Dec 3, 2024
8:00pm - 10:00pm
Hynes, Level 1, Hall A
Jingxuan Ding1,Menghang (David) Wang1,Laura Zichi1,Albert Musaelian1,Yu Xie1,Matteo Carli1,Anders Johansson1,Simon Batzner1,Boris Kozinsky1,2
Harvard University1,Robert Bosch LLC Research and Technology Center2
Jingxuan Ding1,Menghang (David) Wang1,Laura Zichi1,Albert Musaelian1,Yu Xie1,Matteo Carli1,Anders Johansson1,Simon Batzner1,Boris Kozinsky1,2
Harvard University1,Robert Bosch LLC Research and Technology Center2
Atomistic-level understanding of the chemical reactions forming the solid-electrolyte interphase (SEI) in solid-state lithium batteries has remained challenging, primarily due to the difficulty of experimental characterization techniques for buried interfaces and the insufficient speed and accuracy in previously available large-scale simulations.
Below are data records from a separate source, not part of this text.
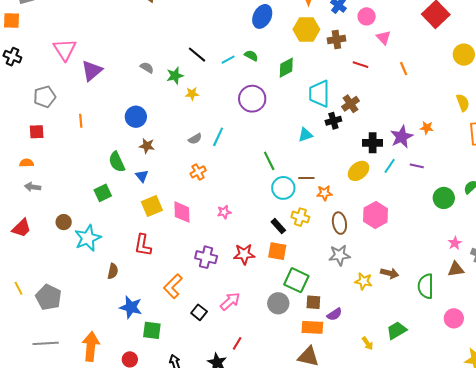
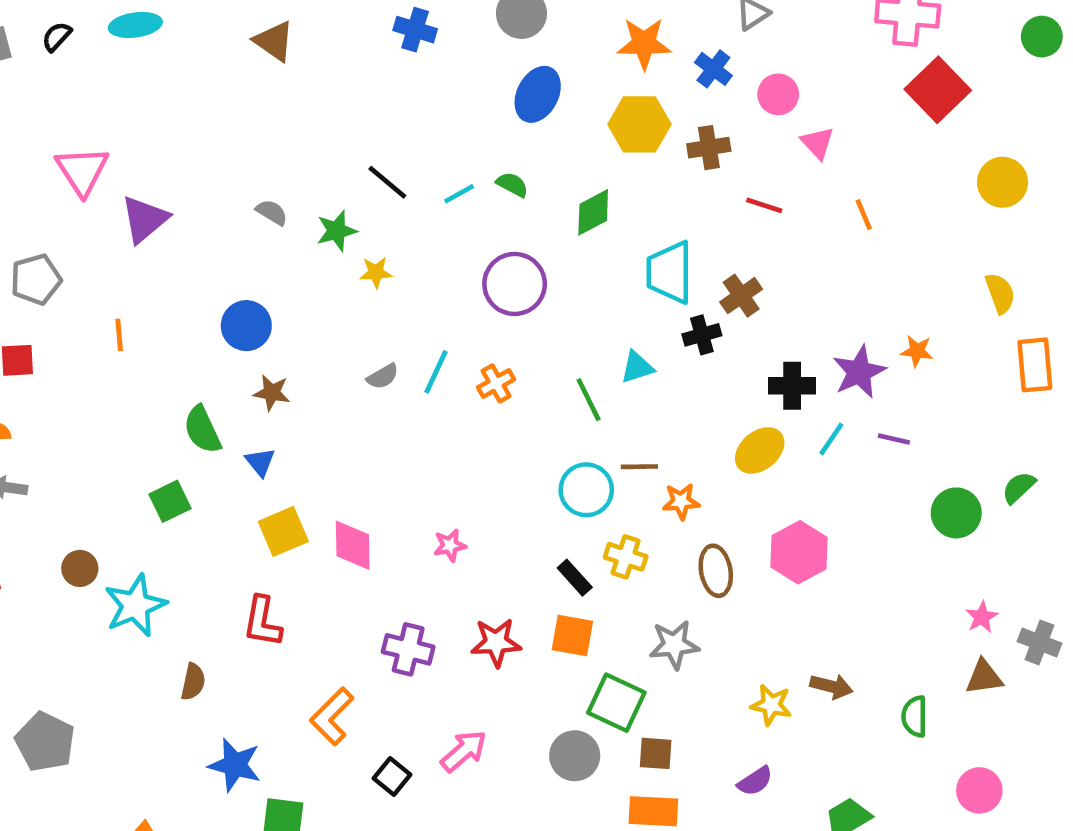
green line: (269, 161) -> (589, 400), moved
orange cross: (198, 172) -> (496, 383), moved
gray star: (339, 255) -> (674, 645), moved
green semicircle: (426, 286) -> (915, 716), size x0.7
purple semicircle: (334, 314) -> (755, 781), moved

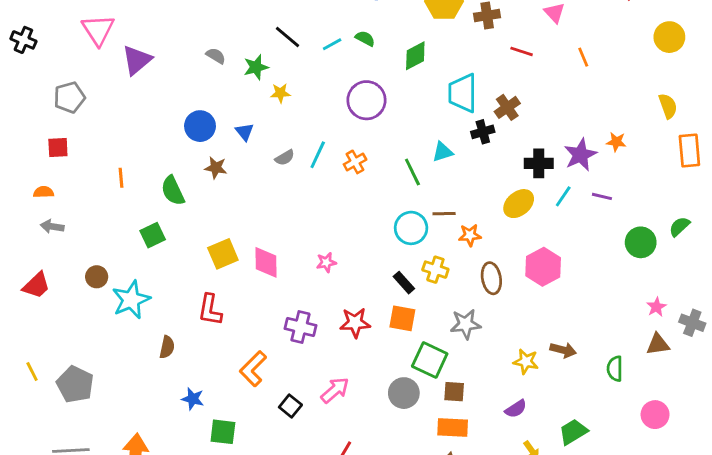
orange line: (119, 335) -> (121, 178), moved
blue triangle: (260, 462) -> (244, 132), moved
blue star: (235, 765) -> (193, 399), size x0.7

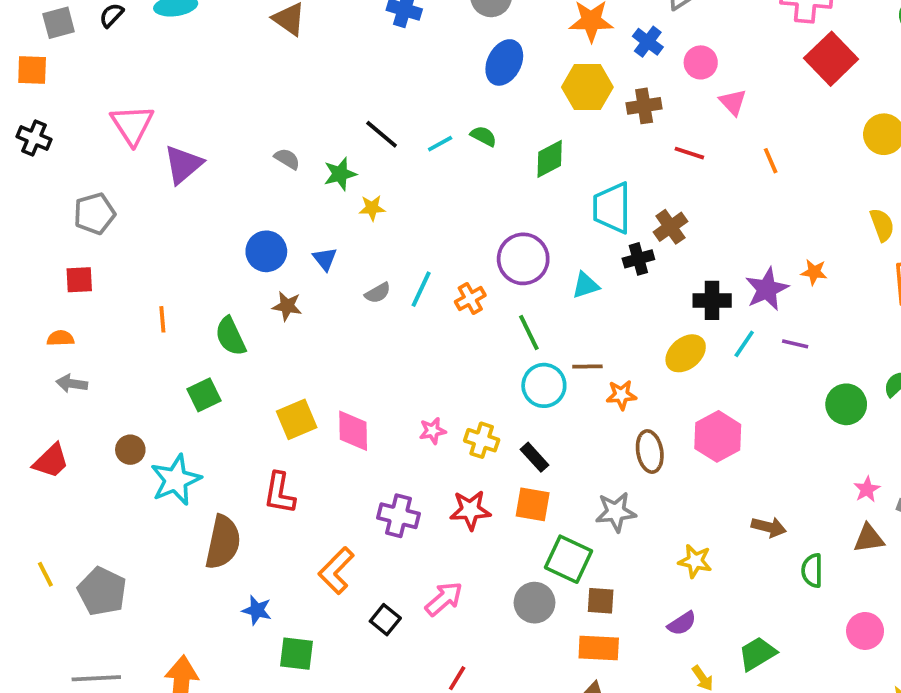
purple circle: (367, 100) -> (523, 259), moved
green line: (412, 172) -> (529, 333), moved
yellow cross: (435, 270) -> (482, 440), moved
brown semicircle: (167, 347) -> (223, 542), size x1.8
brown arrow: (563, 350) -> (769, 527), moved

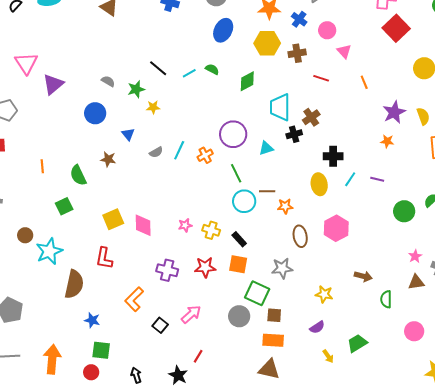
blue circle: (266, 251) -> (95, 113), moved
purple star: (767, 289) -> (394, 112), moved
yellow ellipse: (686, 353) -> (319, 184), turned -60
green square: (297, 654) -> (101, 350), moved

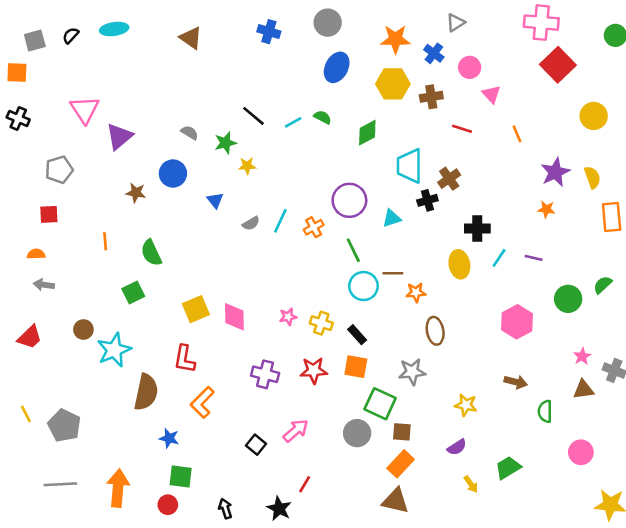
brown star: (108, 159) -> (136, 193), moved
pink hexagon: (336, 228) -> (517, 322), moved
orange L-shape: (134, 299) -> (202, 402), moved
orange rectangle: (273, 340) -> (401, 464), turned -50

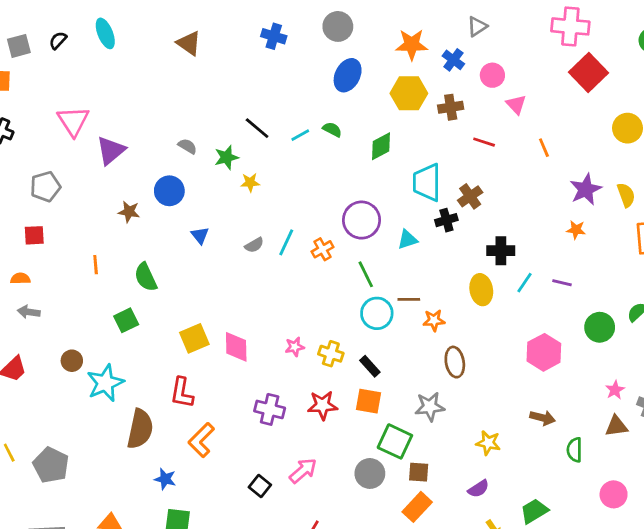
cyan ellipse: (114, 29) -> (105, 33), turned 76
blue triangle: (215, 200) -> (200, 235), moved

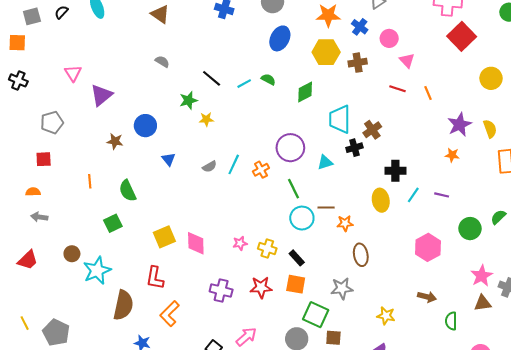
pink triangle: (73, 121) -> (73, 73), size x0.7
red line: (484, 142) -> (398, 89), moved
gray semicircle: (187, 146) -> (162, 62), moved
pink star: (615, 390) -> (482, 276), size x1.5

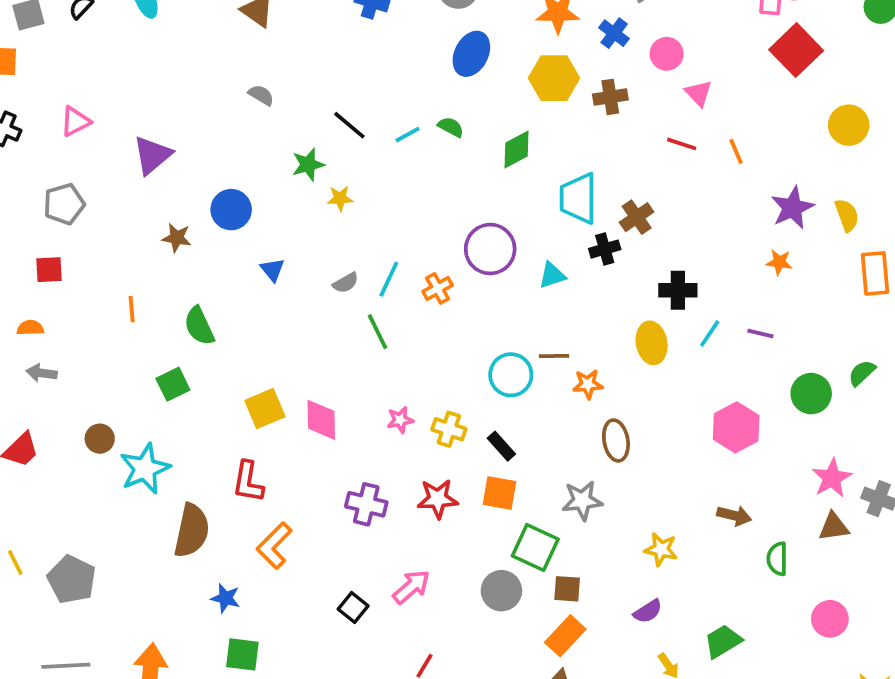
pink triangle: (73, 73) -> (75, 121), moved, turned 36
green line: (294, 189) -> (378, 332), moved

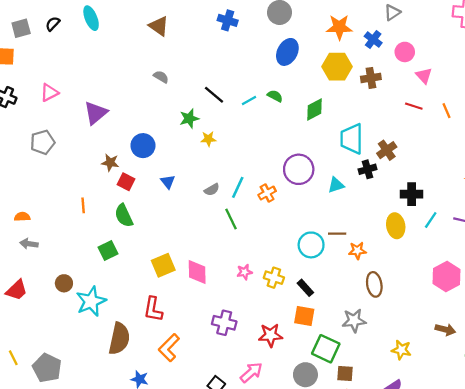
red square: (49, 270) -> (126, 182), moved, turned 30
red star: (438, 499) -> (270, 335), moved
In this work, we combine on-the-fly active learning based on Gaussian Process regression (FLARE) with local equivariant neural network interatomic potentials (Allegro) to construct a first-principles machine-learning force field (MLFF) to perform large-scale long-time explicit reactive simulation of a complete symmetric battery cell. We observe prominent fast reactions and interdiffusion at the interface and characterize the dominant reaction products along with their evolution time scales, using unsupervised learning techniques based on atomic geometry descriptors. Our simulation reveals the kinetics and the passivation involved in the chemical reaction responsible for the SEI formation. Remarkably, we observe formation of phases different from those predicted by thermodynamics, illustrating the importance of explicit modeling of kinetics. The methods in this study are promising for accelerated analysis of atomistic mechanisms in complex heterogeneous scenarios, such as solid state synthesis and stability of heterostructure, such as electrochemical systems.